### INSTRUCTIONS TO FOLLOW
When you copy the entries, keep every word exactly as it is and drop the images.

### DATA PROVIDED
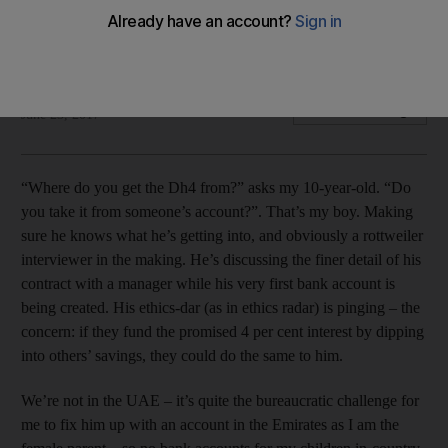
Give your children a healthy allowance to teach them early
lessons on financial responsibility and accountability.
Nima Abu Wardeh
Add on Google
June 23, 2017
“Where do you get the Dh4 from?” asks my 10-year-old. “Do
you take it from someone’s account?”. That’s my boy. Making
sure he knows what he’s getting into, and obviously a rottweiler
interviewer in the making. He’s discussing the finer detail of his
contract with a manager while his very first bank account is
being created. His ethics-dar (as in ethics radar) is pinging – the
concern: if they fund the promised 4 per cent interest by dipping
into others’ savings, they could do the same to him.
We’re not in the UAE – it’s quite the bureaucratic challenge for
me to fix him up with an account in the Emirates as I am the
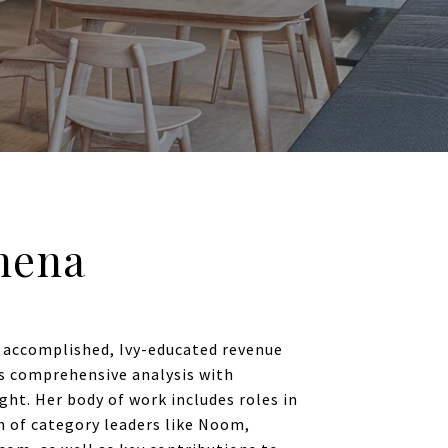
hena
 accomplished, Ivy-educated revenue
s comprehensive analysis with
ght. Her body of work includes roles in
h of category leaders like Noom,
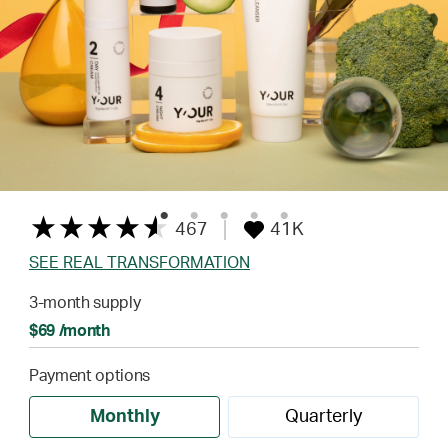
467
41K
SEE REAL TRANSFORMATION
3-month supply
$69 /month
Payment options
Monthly
Quarterly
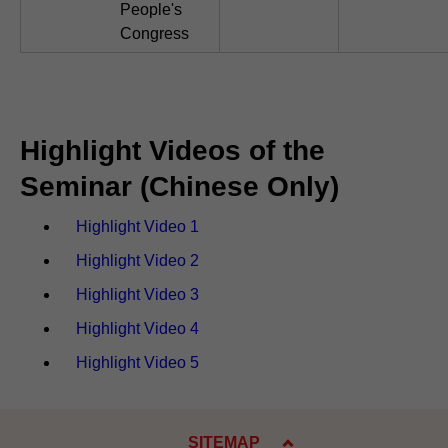
People's
Congress
Highlight Videos of the
Seminar (Chinese Only)
Highlight Video 1
Highlight Video 2
Highlight Video 3
Highlight Video 4
Highlight Video 5
SITEMAP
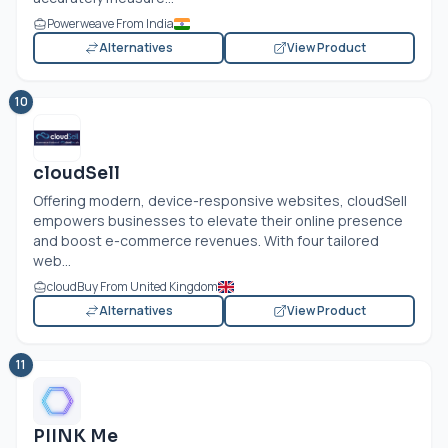
Powerweave From India
Alternatives
View Product
10
cloudSell
Offering modern, device-responsive websites, cloudSell
empowers businesses to elevate their online presence
and boost e-commerce revenues. With four tailored
web...
cloudBuy From United Kingdom
Alternatives
View Product
11
PIINK Me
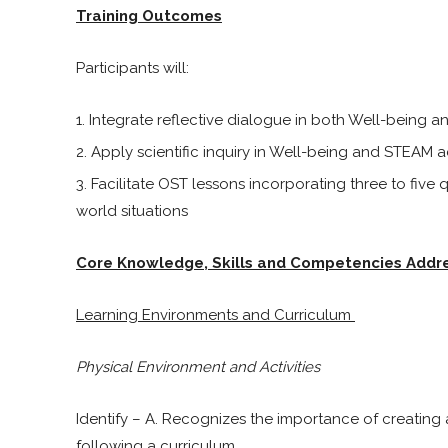
Training Outcomes
Participants will:
Integrate reflective dialogue in both Well-being a
Apply scientific inquiry in Well-being and STEAM ac
Facilitate OST lessons incorporating three to five
world situations
Core Knowledge, Skills and Competencies Addr
Learning Environments and Curriculum
Physical Environment and Activities
Identify – A. Recognizes the importance of creating
following a curriculum.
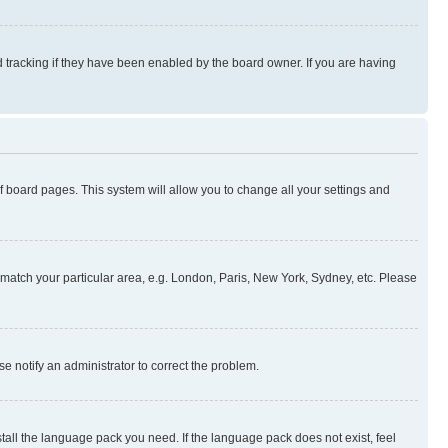
 tracking if they have been enabled by the board owner. If you are having
 of board pages. This system will allow you to change all your settings and
to match your particular area, e.g. London, Paris, New York, Sydney, etc. Please
se notify an administrator to correct the problem.
stall the language pack you need. If the language pack does not exist, feel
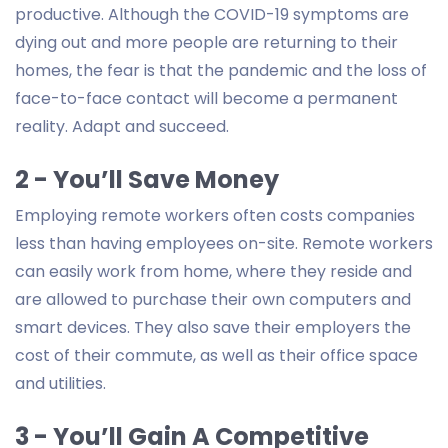
productive. Although the COVID-19 symptoms are
dying out and more people are returning to their
homes, the fear is that the pandemic and the loss of
face-to-face contact will become a permanent
reality. Adapt and succeed.
2 - You’ll Save Money
Employing remote workers often costs companies
less than having employees on-site. Remote workers
can easily work from home, where they reside and
are allowed to purchase their own computers and
smart devices. They also save their employers the
cost of their commute, as well as their office space
and utilities.
3 - You’ll Gain A Competitive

### ANSWER FOR THE TASK
Give your children a healthy allowance to teach them early
lessons on financial responsibility and accountability.
Nima Abu Wardeh
Add on Google
June 23, 2017
“Where do you get the Dh4 from?” asks my 10-year-old. “Do
you take it from someone’s account?”. That’s my boy. Making
sure he knows what he’s getting into, and obviously a rottweiler
interviewer in the making. He’s discussing the finer detail of his
contract with a manager while his very first bank account is
being created. His ethics-dar (as in ethics radar) is pinging – the
concern: if they fund the promised 4 per cent interest by dipping
into others’ savings, they could do the same to him.
We’re not in the UAE – it’s quite the bureaucratic challenge for
me to fix him up with an account in the Emirates as I am the
hena
 accomplished, Ivy-educated revenue
s comprehensive analysis with
ght. Her body of work includes roles in
h of category leaders like Noom,
467
41K
SEE REAL TRANSFORMATION
3-month supply
$69 /month
Payment options
Monthly
Quarterly
People's
Congress
Highlight Videos of the
Seminar (Chinese Only)
Highlight Video 1
Highlight Video 2
Highlight Video 3
Highlight Video 4
Highlight Video 5
SITEMAP
Powerweave From India
Alternatives
View Product
10
cloudSell
Offering modern, device-responsive websites, cloudSell
empowers businesses to elevate their online presence
and boost e-commerce revenues. With four tailored
web...
cloudBuy From United Kingdom
Alternatives
View Product
11
PIINK Me
Training Outcomes
Participants will:
Integrate reflective dialogue in both Well-being a
Apply scientific inquiry in Well-being and STEAM ac
Facilitate OST lessons incorporating three to five
world situations
Core Knowledge, Skills and Competencies Addr
Learning Environments and Curriculum
Physical Environment and Activities
Identify – A. Recognizes the importance of creating
following a curriculum.
 tracking if they have been enabled by the board owner. If you are having
 of board pages. This system will allow you to change all your settings and
to match your particular area, e.g. London, Paris, New York, Sydney, etc. Please
se notify an administrator to correct the problem.
stall the language pack you need. If the language pack does not exist, feel
productive. Although the COVID-19 symptoms are
dying out and more people are returning to their
homes, the fear is that the pandemic and the loss of
face-to-face contact will become a permanent
reality. Adapt and succeed.
2 - You’ll Save Money
Employing remote workers often costs companies
less than having employees on-site. Remote workers
can easily work from home, where they reside and
are allowed to purchase their own computers and
smart devices. They also save their employers the
cost of their commute, as well as their office space
and utilities.
3 - You’ll Gain A Competitive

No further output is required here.